Who'd have thought the New Yorker published horror stories?

Yet James Salter's excellent, "Last Night," from the November 18, 2002 issue, nearly qualifies. Read it here -- or listen online, where the 20-minute story is introduced by writer Thomas McGuane and Fiction Editor Deborah Treisman, and then followed by a discussion of the story's subtext and set-ups, which in my reading made the surprises well-earned.

Friday, February 13, 2009

Virtual Mentors III

I wouldn't have thought today's quote was necessarily true, thus its intrigue. But the reference to readers in the final sentence, a la "If a tree falls in a forest... ," clinches it.

From Flannery O’Connor's Mystery and Manners:

When you can state the theme of a story, when you can separate it from the story itself, then you can be sure the story is not a very good one. The meaning of a story has to be embodied in it, has to be made concrete in it. A story is a way to say something that can’t be said any other way, and it takes every word in the story to say what the meaning is. You tell a story because a statement would be inadequate. When anybody asks what a story is about, the only proper thing is to tell him to read the story. The meaning of fiction is not abstract meaning but experienced meaning.
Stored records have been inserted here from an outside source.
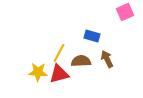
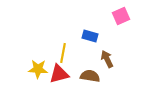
pink square: moved 4 px left, 4 px down
blue rectangle: moved 2 px left
yellow line: moved 4 px right; rotated 18 degrees counterclockwise
brown semicircle: moved 9 px right, 15 px down; rotated 12 degrees clockwise
yellow star: moved 3 px up
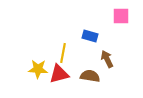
pink square: rotated 24 degrees clockwise
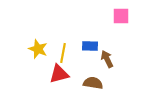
blue rectangle: moved 10 px down; rotated 14 degrees counterclockwise
yellow star: moved 20 px up; rotated 18 degrees clockwise
brown semicircle: moved 3 px right, 7 px down
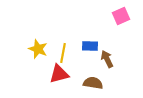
pink square: rotated 24 degrees counterclockwise
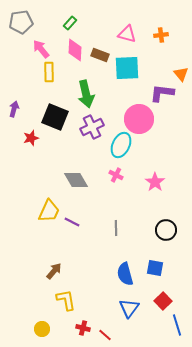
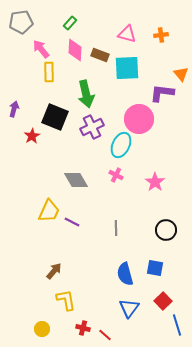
red star: moved 1 px right, 2 px up; rotated 14 degrees counterclockwise
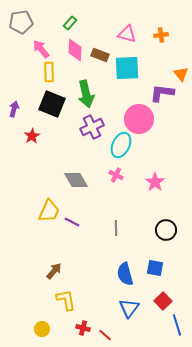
black square: moved 3 px left, 13 px up
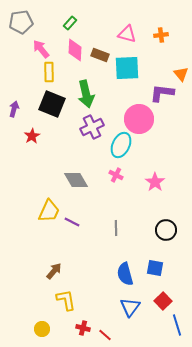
blue triangle: moved 1 px right, 1 px up
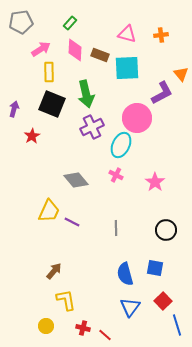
pink arrow: rotated 96 degrees clockwise
purple L-shape: rotated 145 degrees clockwise
pink circle: moved 2 px left, 1 px up
gray diamond: rotated 10 degrees counterclockwise
yellow circle: moved 4 px right, 3 px up
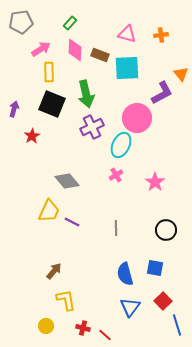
pink cross: rotated 32 degrees clockwise
gray diamond: moved 9 px left, 1 px down
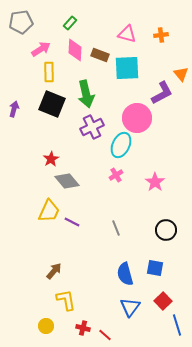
red star: moved 19 px right, 23 px down
gray line: rotated 21 degrees counterclockwise
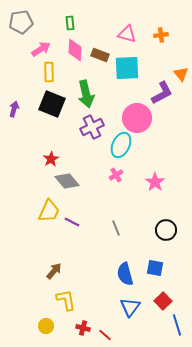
green rectangle: rotated 48 degrees counterclockwise
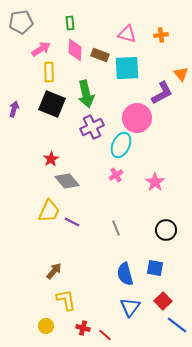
blue line: rotated 35 degrees counterclockwise
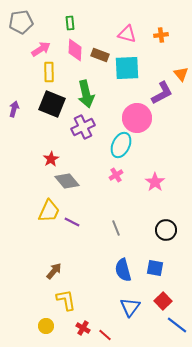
purple cross: moved 9 px left
blue semicircle: moved 2 px left, 4 px up
red cross: rotated 16 degrees clockwise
Thursday, February 12, 2009

Virtual Mentors II

Today's quote comes from an online workshop I took years ago with author and writing coach Gloria Kempton. It's not a recommendation to write toward a market, but rather an insight into the psychology of reading:

The trick to creating great characters is to make the character as much like the reader as possible so that there's immediate identification -- while at the same time making the character different enough so as to make the reader curious to find out more, since unconsciously he really knows he's reading about himself.

Wednesday, February 11, 2009

Virtual Mentors

Upcoming: a few writing-related favorites from my quotes file, posted one a day to facilitate composting.
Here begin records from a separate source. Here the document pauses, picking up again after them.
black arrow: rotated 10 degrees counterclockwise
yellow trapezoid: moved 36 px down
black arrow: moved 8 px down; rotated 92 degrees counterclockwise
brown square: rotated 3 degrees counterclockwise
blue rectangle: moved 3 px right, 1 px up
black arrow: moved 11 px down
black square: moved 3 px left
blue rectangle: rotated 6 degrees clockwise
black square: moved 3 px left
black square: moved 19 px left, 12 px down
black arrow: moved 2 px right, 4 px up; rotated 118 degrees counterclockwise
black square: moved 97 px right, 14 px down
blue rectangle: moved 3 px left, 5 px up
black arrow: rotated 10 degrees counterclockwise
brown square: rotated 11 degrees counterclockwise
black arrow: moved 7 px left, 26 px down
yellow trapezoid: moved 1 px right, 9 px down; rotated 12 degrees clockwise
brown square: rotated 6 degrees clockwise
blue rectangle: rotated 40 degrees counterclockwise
Today's, from The Paris Review interview with the late Christopher Isherwood, speaks to turning a real person into a fictional character:

When you’re writing a book, you ask yourself: What is it that so intrigues me about this person -- be it good or bad, that’s neither here nor there, art knows nothing of such words.

Having discovered what it is you really consider to be the essence of the interest you feel in this person, you then set about heightening it. […] trying to create a fiction character that is quintessentially what you see as interesting in the individual, without all the contradictions that are inseparable from [the] human being, aspects that don't seem exciting or marvelous or beautiful. The last thing you're trying to do is get an overall picture of somebody, since then you'd end up with nothing.
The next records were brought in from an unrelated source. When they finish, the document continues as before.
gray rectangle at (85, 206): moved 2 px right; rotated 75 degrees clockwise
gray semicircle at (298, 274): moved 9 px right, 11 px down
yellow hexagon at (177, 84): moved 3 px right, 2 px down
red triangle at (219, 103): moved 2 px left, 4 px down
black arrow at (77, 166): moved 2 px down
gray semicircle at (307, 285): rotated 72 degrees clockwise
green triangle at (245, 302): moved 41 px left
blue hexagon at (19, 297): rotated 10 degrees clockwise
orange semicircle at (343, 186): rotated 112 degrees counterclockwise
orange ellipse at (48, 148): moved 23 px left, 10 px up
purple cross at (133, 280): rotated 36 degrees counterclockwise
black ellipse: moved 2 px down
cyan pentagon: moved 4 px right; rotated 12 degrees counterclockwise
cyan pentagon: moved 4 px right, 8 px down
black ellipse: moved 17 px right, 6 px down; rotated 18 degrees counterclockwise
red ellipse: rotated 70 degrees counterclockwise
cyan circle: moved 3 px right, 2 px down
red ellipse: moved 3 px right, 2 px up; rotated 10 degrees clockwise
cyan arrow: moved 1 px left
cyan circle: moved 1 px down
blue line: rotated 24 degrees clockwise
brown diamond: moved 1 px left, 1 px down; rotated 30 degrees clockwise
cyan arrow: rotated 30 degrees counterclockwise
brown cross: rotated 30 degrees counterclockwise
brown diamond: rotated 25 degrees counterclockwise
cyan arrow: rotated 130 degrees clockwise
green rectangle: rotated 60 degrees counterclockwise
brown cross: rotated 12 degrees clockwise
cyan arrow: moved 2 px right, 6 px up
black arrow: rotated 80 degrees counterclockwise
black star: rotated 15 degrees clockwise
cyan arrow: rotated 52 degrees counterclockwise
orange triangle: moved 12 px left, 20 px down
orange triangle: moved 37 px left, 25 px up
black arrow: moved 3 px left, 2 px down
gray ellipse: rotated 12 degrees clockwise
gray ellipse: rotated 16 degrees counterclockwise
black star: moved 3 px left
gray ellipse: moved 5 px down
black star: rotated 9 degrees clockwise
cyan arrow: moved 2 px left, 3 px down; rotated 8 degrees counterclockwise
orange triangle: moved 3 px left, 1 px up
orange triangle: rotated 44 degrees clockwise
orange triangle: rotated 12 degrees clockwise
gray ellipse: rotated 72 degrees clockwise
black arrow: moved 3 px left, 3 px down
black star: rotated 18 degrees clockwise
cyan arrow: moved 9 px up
Good things grow from details...

Tuesday, February 3, 2009

The Surf Ballroom


Snapped a few years ago during a trip to Iowa, this photo shows where Buddy Holly (“That’ll Be the Day”), J. P. “The Big Bopper” Richardson (“Chantilly Lace”) and Ritchie Valens (“La Bamba”) performed just before boarding a tiny plane 50 years ago, the day the music died.

Forgo literal death for now, and consider something abstract or figurative that you watched die. Can you point to a physical place where it happened?